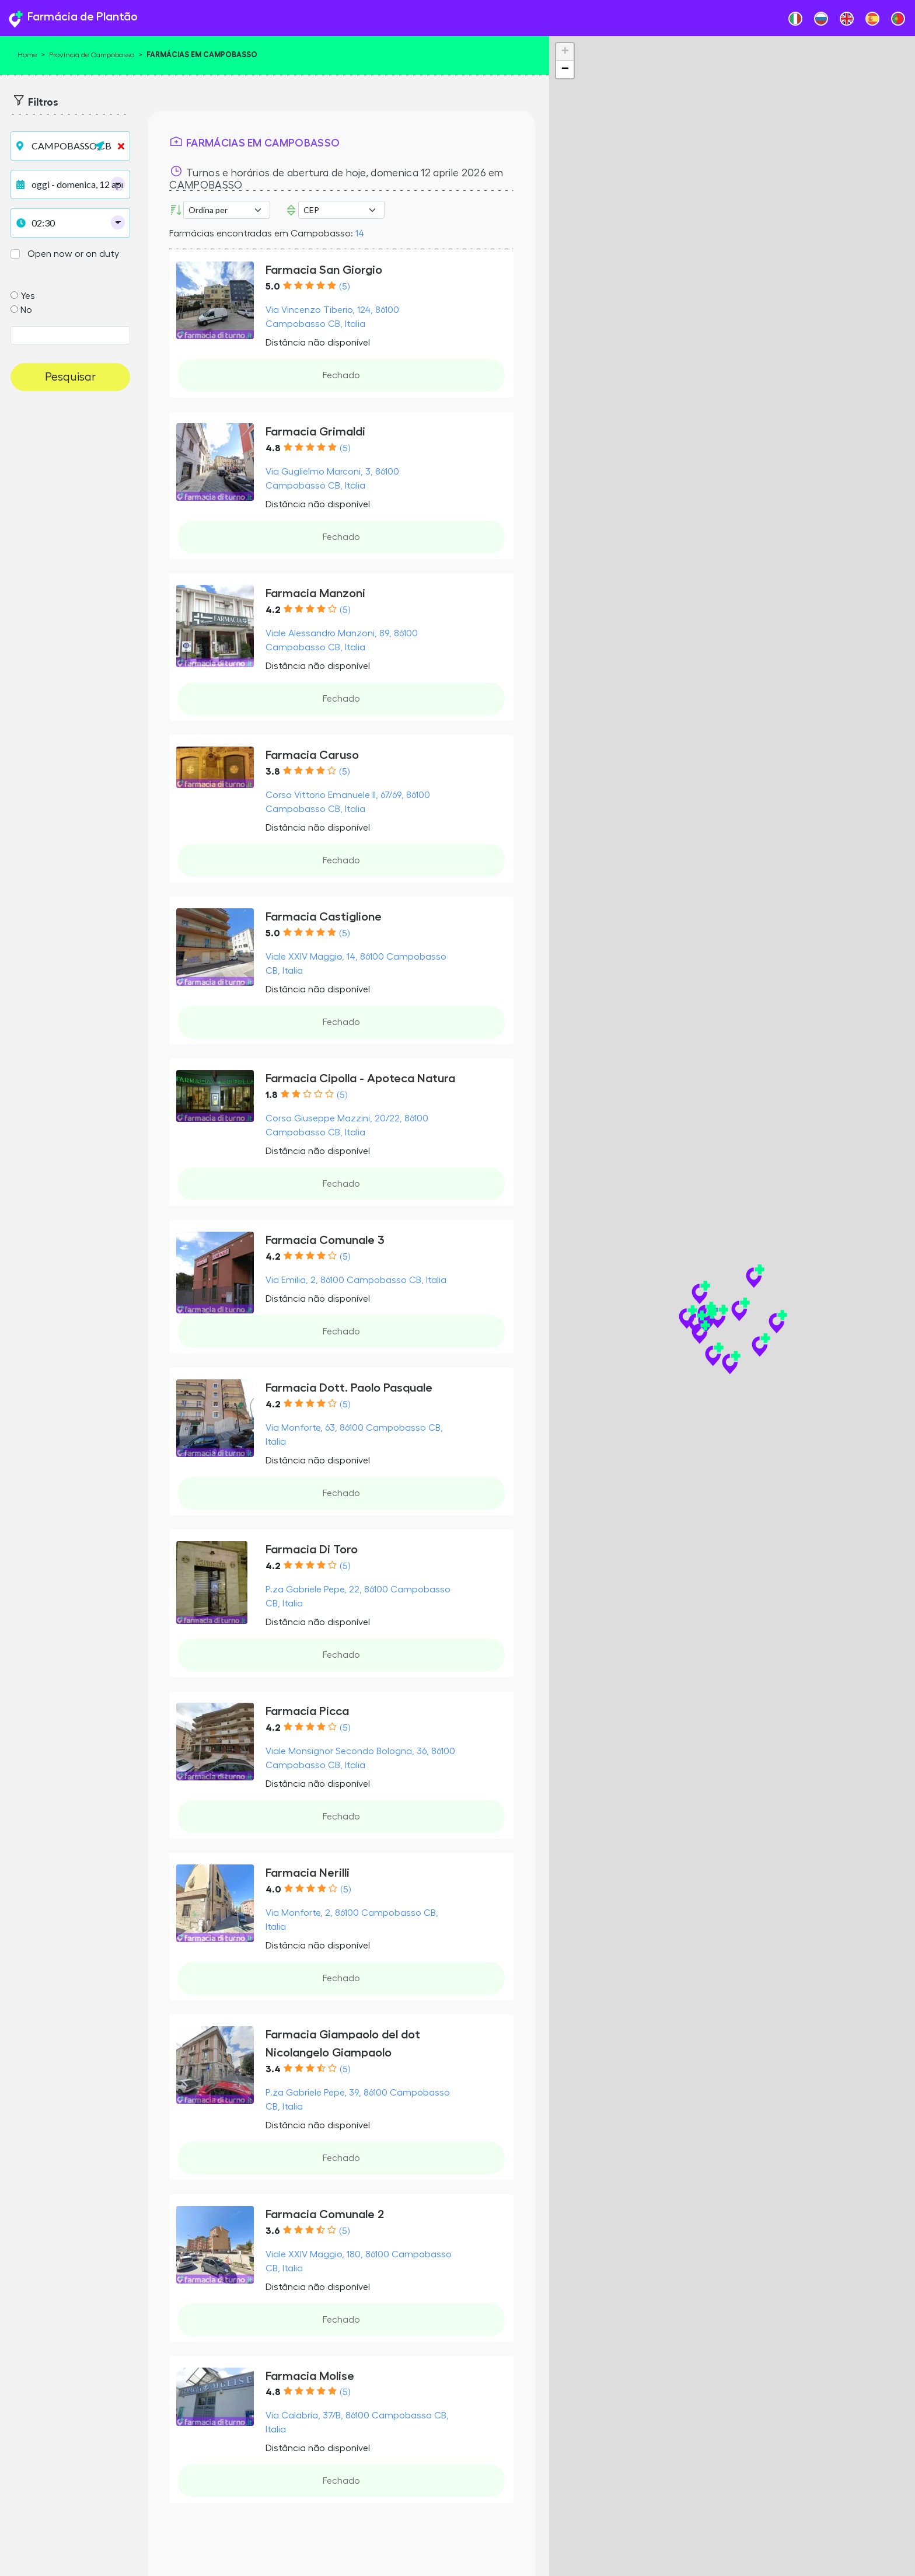 The width and height of the screenshot is (915, 2576). What do you see at coordinates (27, 296) in the screenshot?
I see `Yes` at bounding box center [27, 296].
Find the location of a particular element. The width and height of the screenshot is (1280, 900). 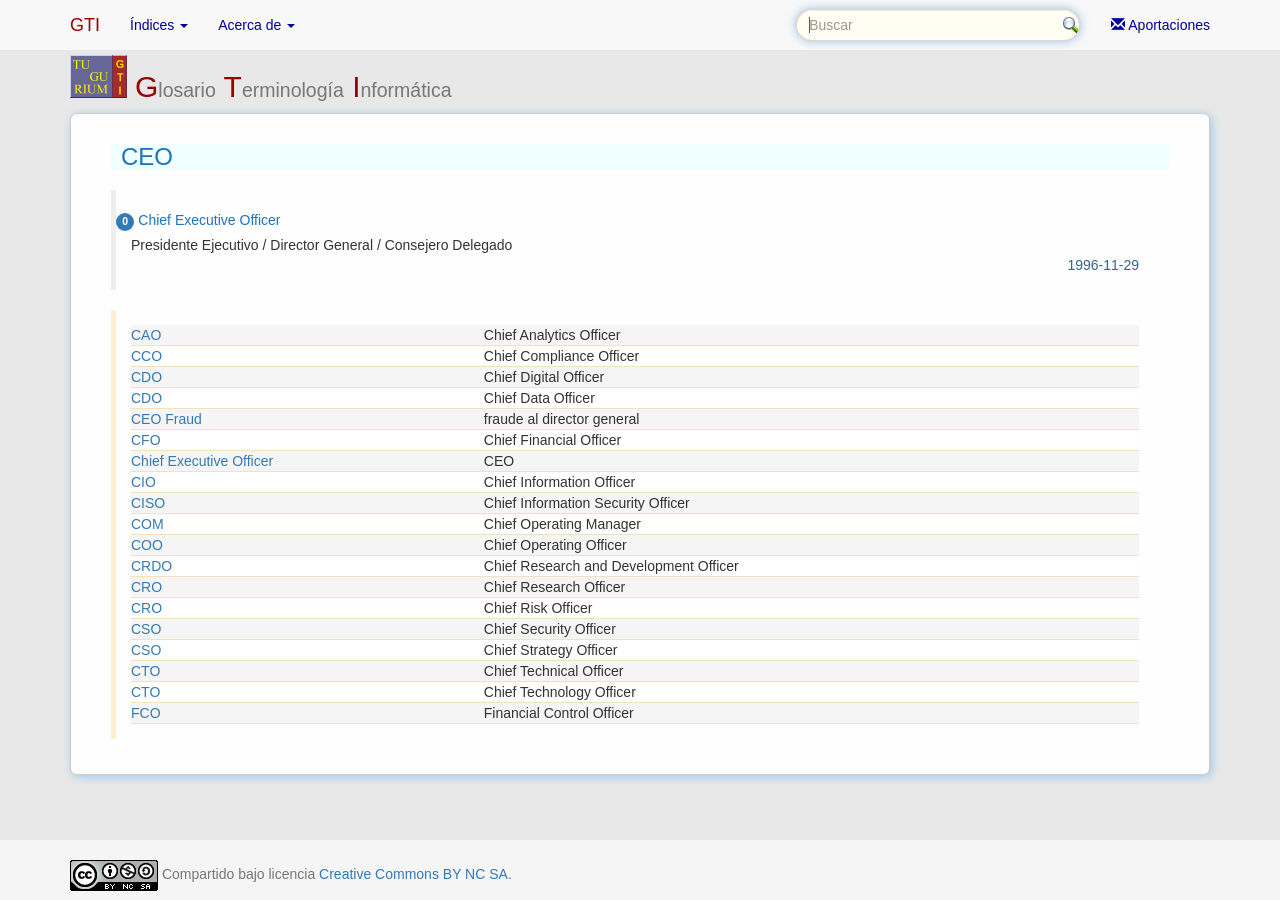

Índices [button] is located at coordinates (159, 25).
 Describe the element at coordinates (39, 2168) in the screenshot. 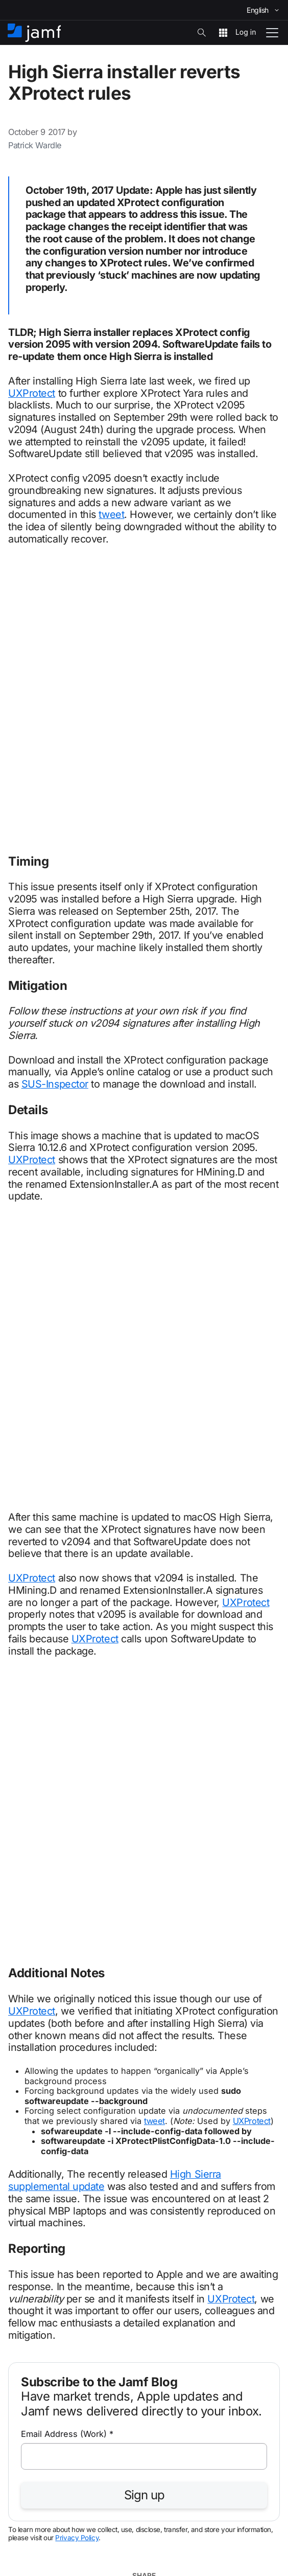

I see `Business pricing` at that location.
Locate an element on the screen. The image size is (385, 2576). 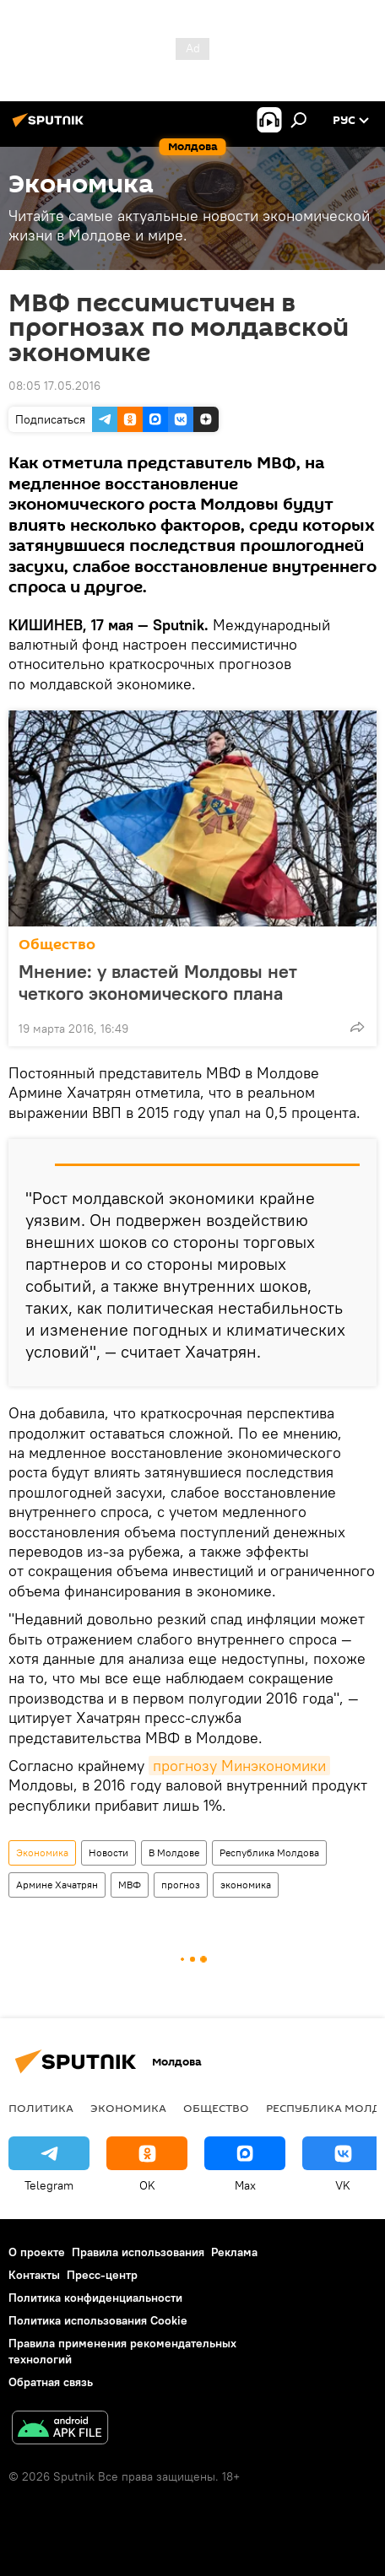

==========

▸ **GOAL OF THE EXERCISE**: Please return only the lines running from the line with "Describe the element" to the final line of the data, both included, exactly and without any pictures.

▸ **RESPONSE AREA**:
 Describe the element at coordinates (39, 2168) in the screenshot. 

I see `Business pricing` at that location.
Locate an element on the screen. The image size is (385, 2576). 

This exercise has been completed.